Of 114 physicians starting residency during 2006–2013, 106 (93.0%) completed the interview. There was good inter-rater reliability in associate investigator categorization of resident responses as either self-focused or other-focused (kappa coefficient 0.85). Thirteen of 50 residents (26.0%) expressed self-focus versus three of 54 (5.4%) residents expressed other-focus experienced professionalism remedial actions (p<0.01). This association held in a logistic regression model controlling for measured confounders (p=0.02).
Self-focused responses to the question “Why is Medicine important to you?” correlated with professionalism remedial actions during residency.
Wynia et al. define medical professionalism as a “normative belief system about how best to organize and deliver health care.”1 There is evidence to support that professionalism is critical to the competent practice of medicine. Papadakis et al. demonstrated associations between state medical board disciplinary actions and documentation of unprofessional behavior during medical school2,3 or residency.4
The literature reports myriad strategies to remediate unprofessional behavior. Examples include mental health assessments, professional mentorship, role-modeling, remediation assignments, and building social support networks.5,6 Despite these many options, residency program directors (PDs) consistently report doubts that their professionalism remediation efforts are effective.7-9 Hence, the existing literature highlights the challenges of a reactionary approach to professional development.
This paper investigates the relationship between resident lapses in professionalism with residents’ responses to the question: “Why is Medicine important to you?” We hypothesized that a greater proportion of residents providing self-focused responses would experience professionalism disciplinary actions compared to residents expressing other-focused values.
The study setting was an academic urban tertiary care military hospital.

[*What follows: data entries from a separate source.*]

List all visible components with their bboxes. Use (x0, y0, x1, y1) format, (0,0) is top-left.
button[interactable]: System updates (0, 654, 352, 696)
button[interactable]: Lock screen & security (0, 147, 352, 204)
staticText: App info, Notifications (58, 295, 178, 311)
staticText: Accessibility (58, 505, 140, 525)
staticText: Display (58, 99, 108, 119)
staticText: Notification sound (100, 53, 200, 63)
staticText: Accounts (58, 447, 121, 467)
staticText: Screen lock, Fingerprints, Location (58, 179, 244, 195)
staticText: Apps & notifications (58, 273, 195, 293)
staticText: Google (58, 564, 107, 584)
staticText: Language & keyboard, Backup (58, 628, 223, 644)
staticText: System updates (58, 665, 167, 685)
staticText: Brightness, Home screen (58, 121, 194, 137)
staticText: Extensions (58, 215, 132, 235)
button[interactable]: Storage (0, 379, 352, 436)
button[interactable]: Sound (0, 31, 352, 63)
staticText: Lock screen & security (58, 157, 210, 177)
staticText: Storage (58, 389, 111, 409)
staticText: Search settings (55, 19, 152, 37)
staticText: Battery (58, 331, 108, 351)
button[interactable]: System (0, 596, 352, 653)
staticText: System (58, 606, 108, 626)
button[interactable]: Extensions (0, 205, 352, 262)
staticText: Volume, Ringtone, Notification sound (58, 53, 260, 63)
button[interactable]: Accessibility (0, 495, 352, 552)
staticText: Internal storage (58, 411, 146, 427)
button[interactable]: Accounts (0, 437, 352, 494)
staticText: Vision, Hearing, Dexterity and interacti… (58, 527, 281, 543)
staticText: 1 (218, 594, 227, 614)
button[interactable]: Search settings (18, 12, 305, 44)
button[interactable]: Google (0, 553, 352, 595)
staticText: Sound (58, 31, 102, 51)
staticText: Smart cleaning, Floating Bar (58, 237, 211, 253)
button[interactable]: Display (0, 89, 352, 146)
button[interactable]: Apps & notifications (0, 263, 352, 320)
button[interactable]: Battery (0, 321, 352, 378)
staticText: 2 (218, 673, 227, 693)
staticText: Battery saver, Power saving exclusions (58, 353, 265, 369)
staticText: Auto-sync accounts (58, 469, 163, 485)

The study participants were emergency medicine (EM) residents, all of whom were active duty service members. All residents beginning training between July 2006 and July 2013 were eligible for study inclusion except for residents starting training in July 2012 (class of 2015), as the lead author was absent that month. Exclusion criteria included residents opting out of interview participation or unable to participate due to scheduling conflicts.

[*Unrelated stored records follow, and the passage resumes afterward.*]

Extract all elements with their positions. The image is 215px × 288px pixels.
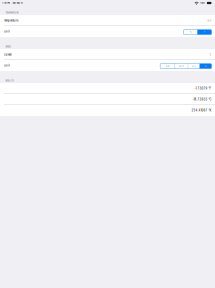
- staticText: kn: [205, 65, 207, 67]
- staticText: Unit: [4, 64, 10, 67]
- staticText: m/s: [192, 65, 196, 67]
- staticText: 1:00 PM: [2, 2, 10, 4]
- button[interactable]: Unit: [0, 26, 215, 37]
- staticText: °F: [204, 31, 206, 33]
- button[interactable]: °C: [184, 28, 212, 34]
- staticText: km/h: [179, 65, 184, 67]
- button[interactable]: Temperature: [0, 15, 215, 26]
- button[interactable]: 254.41067 °K: [0, 105, 215, 116]
- staticText: Temperature: [4, 19, 18, 22]
- staticText: mph: [166, 65, 170, 67]
- staticText: RESULTS: [5, 79, 13, 82]
- staticText: -20: [206, 19, 212, 22]
- button[interactable]: -18.73933 °C: [0, 94, 215, 105]
- staticText: 5: [210, 53, 212, 56]
- staticText: Unit: [4, 30, 10, 33]
- button[interactable]: Unit: [0, 60, 215, 71]
- staticText: 254.41067 °K: [192, 109, 212, 112]
- staticText: SPEED: [5, 45, 11, 48]
- staticText: TEMPERATURE: [5, 11, 18, 14]
- staticText: Speed: [4, 53, 12, 56]
- button[interactable]: mph: [160, 62, 212, 68]
- staticText: Sun Sep 10: [12, 2, 22, 4]
- staticText: 100%: [200, 2, 205, 4]
- button[interactable]: Speed: [0, 49, 215, 60]
- staticText: °C: [190, 31, 192, 33]
- staticText: -18.73933 °C: [192, 98, 212, 101]
- button[interactable]: -1.73079 °F: [0, 83, 215, 94]
- staticText: -1.73079 °F: [194, 87, 212, 90]
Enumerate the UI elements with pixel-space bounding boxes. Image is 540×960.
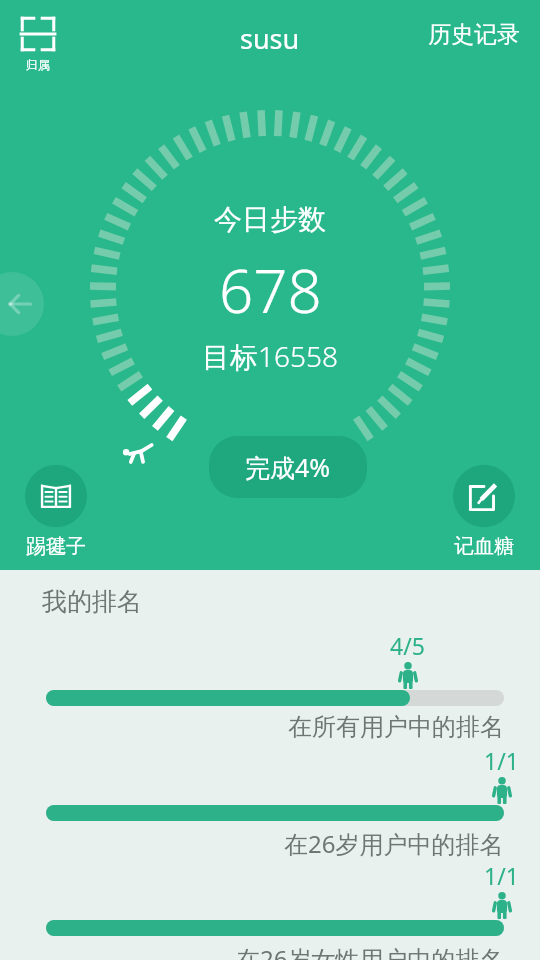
staticText: 1/1 (484, 745, 519, 776)
staticText: 在26岁用户中的排名 (284, 827, 504, 857)
staticText: 踢毽子 (26, 534, 86, 559)
staticText: susu (240, 20, 300, 57)
staticText: 今日步数 (214, 202, 326, 237)
button[interactable]: 归属 (14, 12, 62, 76)
staticText: 记血糖 (454, 534, 514, 559)
staticText: 4/5 (390, 630, 425, 661)
button[interactable]: 4/5 (0, 630, 540, 742)
button[interactable]: 记血糖 (450, 462, 518, 562)
button[interactable]: 返回 (0, 272, 44, 336)
staticText: 目标16558 (202, 337, 338, 375)
staticText: 1/1 (484, 860, 519, 891)
button[interactable]: 历史记录 (414, 8, 534, 61)
staticText: 678 (219, 249, 322, 331)
staticText: 在26岁女性用户中的排名 (236, 942, 504, 960)
staticText: 归属 (26, 57, 50, 72)
button[interactable]: 1/1 (0, 745, 540, 857)
button[interactable]: 1/1 (0, 860, 540, 960)
staticText: 完成4% (245, 450, 331, 484)
button[interactable]: 完成4% (209, 436, 367, 498)
staticText: 在所有用户中的排名 (288, 712, 504, 742)
staticText: 我的排名 (42, 586, 142, 617)
button[interactable]: 踢毽子 (22, 462, 90, 562)
staticText: 历史记录 (428, 20, 520, 49)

In July 2006, we started a professional development quality improvement (QI) initiative entailing a standardized interview administered to all residents beginning EM training. The aim was to facilitate faculty teaching of residents through ascertainment of resident professional values, or trans-situational and inherently desirable goals related to their pursuit of a career in medicine.10 Upon review of the QI data, we believed our findings to be of interest to the medical education community. We subsequently received approval from our institutional review board to analyze the interview data for research purposes (retrospective cohort design).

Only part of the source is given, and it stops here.